HPE provides onsite HPE FoundationCare support while Konica Minolta provides 24.7 remote support, managing the firewall, managing patches and ports, and backing up both the NAS and Konica Minolta’s own cloud.
“We will manage everything relating to the hub itself and do the Level 1 to 3 support,” Holl said. “We will assist with scoping each deal, and do the delivery and installation. The dealers sell, do triage onsite, provide remote hands for remote IT support and support the MFP part of the hub.”
“Right now, everything will be managed by us because we need to bring our expertise here in to make sure things go well for your customers,” Pegley said. “Later in the year, if you have significant IT talent, we would step back and you would provide the Level 1 and Level 2 support – once you have a level of comfort with the system.”
The dealers are required to sell a reseller agreement which is different from the All Covered one and requires agreement to go through sales and technical service training.
“We offer virtual instructor-led training as well as live one-on-one sessions, in three modules lasting about an hour each, on ‘What is Workplace Hub’, the value proposition and qualifying questions, and target markets,” Holl said. They are creating a playbook of sales tools and are working on further training courses around selling managed services, and synergy selling – selling the hardware and software together.
The technical training takes place in Chicago and Anaheim, and requires training of at least one engineer. There are separate classes on Hub Engine and Controller Support, and on Server Solutions.
“We have also opened up our marketing programs around this to dealers,” Holl added.
For dealers, the key question is whether they can make enough margin on the Hub to make it worth their while, and Konica Minolta is emphatic that they can.

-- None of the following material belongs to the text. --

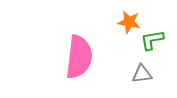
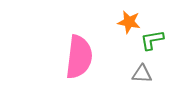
gray triangle: rotated 10 degrees clockwise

“We built it so that there is margin,” said Kevin Kern, Senior Vice President, Business Intelligence Services and Product Planning, at Konica Minolta Business Solutions U.S.A. “One issue is that it really depends what the dealer already has as a technologist, but we are hiring people to support them in that venture. Some customers have bought both the copier version and the edge version as well. It really depends what the customer is trying to accomplish. We are also selling more All Covered services around this that we had anticipated.”
“The AWS Cloud gives 30 points of margin,” Taylor said. “We give 60 points or more. And you will also track services along with that for a long time. There is a great margin on hardware and the services come with it.”
Errigo said that the multiplicity of ways to make money on the Hub is the key.
“It’s not just one thing,” he said. “It’s convert data, convert applications, add security services, provide redundancy. The margin stacking has been very strong.”
Taylor also came back to the core message of the conference that more dealers needed to become more aware of and sell Konica Minolta’s whole portfolio. He restated the company’s position that a third of the dealers already get this, a third are wavering and a third aren’t interested.
“Those third of the dealers that aren’t in can’t sell this,” he said. “They can’t give the customer answers because they don’t even know the questions. It’s really that third in the middle who we have to get into the 21st century here.”
Finally, Taylor noted that even for customers who aren’t ready for Workplace today, it still helps sales by providing an opportunity to talk with customers.
“We will sell a ton of stuff just by talking about Workplace Hub,” he said. “Some customers aren’t ready for that right now, but this still helps sell them MFPs.”